━━━━━ Source records ━━━━━

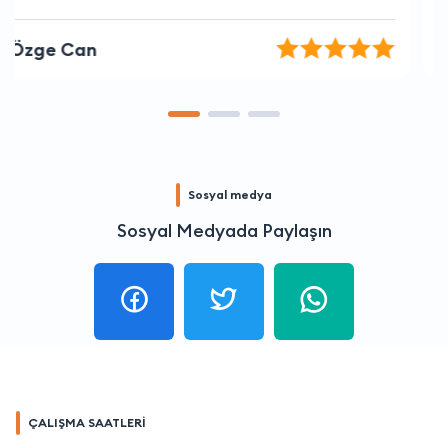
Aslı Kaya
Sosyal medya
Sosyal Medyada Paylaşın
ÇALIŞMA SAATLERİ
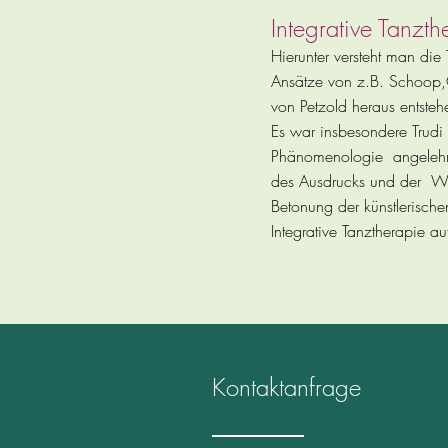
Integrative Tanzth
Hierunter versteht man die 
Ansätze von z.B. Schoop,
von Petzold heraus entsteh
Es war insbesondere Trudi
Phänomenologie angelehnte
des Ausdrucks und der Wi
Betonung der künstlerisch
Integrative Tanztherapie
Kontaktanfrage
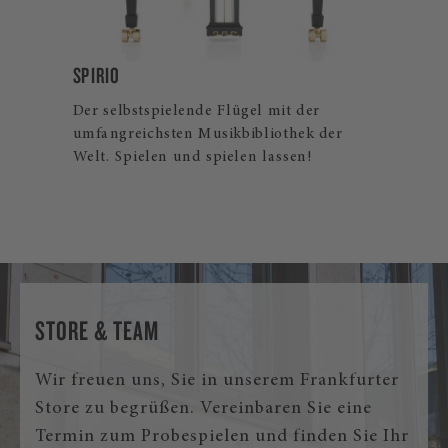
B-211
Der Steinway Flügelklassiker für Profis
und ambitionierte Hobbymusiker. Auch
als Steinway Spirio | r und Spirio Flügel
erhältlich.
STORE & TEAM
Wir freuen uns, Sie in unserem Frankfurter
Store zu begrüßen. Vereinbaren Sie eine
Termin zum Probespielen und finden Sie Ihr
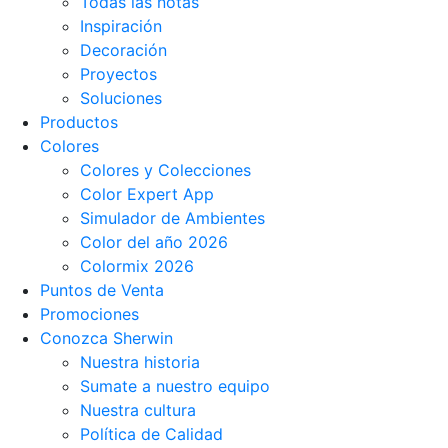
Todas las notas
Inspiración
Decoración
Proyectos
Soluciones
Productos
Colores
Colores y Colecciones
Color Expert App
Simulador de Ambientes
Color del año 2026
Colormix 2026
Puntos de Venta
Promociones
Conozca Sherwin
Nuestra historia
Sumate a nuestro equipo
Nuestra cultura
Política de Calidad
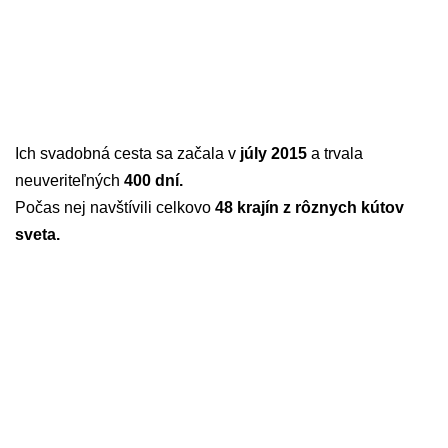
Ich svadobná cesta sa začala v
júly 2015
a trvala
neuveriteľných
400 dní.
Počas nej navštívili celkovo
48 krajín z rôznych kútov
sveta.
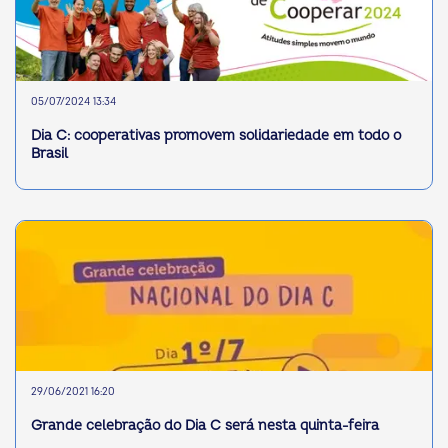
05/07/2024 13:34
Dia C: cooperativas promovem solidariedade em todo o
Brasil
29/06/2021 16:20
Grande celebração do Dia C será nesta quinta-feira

━━━━━

### Exercise requirements
The material must be restated verbatim. Its pictures must be omitted.

### Exercise answer
Aslı Kaya
Sosyal medya
Sosyal Medyada Paylaşın
ÇALIŞMA SAATLERİ
Integrative Tanzth
Hierunter versteht man die 
Ansätze von z.B. Schoop,
von Petzold heraus entsteh
Es war insbesondere Trudi
Phänomenologie angelehnte
des Ausdrucks und der Wi
Betonung der künstlerisch
Integrative Tanztherapie
Kontaktanfrage
B-211
Der Steinway Flügelklassiker für Profis
und ambitionierte Hobbymusiker. Auch
als Steinway Spirio | r und Spirio Flügel
erhältlich.
STORE & TEAM
Wir freuen uns, Sie in unserem Frankfurter
Store zu begrüßen. Vereinbaren Sie eine
Termin zum Probespielen und finden Sie Ihr
Todas las notas
Inspiración
Decoración
Proyectos
Soluciones
Productos
Colores
Colores y Colecciones
Color Expert App
Simulador de Ambientes
Color del año 2026
Colormix 2026
Puntos de Venta
Promociones
Conozca Sherwin
Nuestra historia
Sumate a nuestro equipo
Nuestra cultura
Política de Calidad
Ich svadobná cesta sa začala v
júly 2015
a trvala
neuveriteľných
400 dní.
Počas nej navštívili celkovo
48 krajín z rôznych kútov
sveta.
05/07/2024 13:34
Dia C: cooperativas promovem solidariedade em todo o
Brasil
29/06/2021 16:20
Grande celebração do Dia C será nesta quinta-feira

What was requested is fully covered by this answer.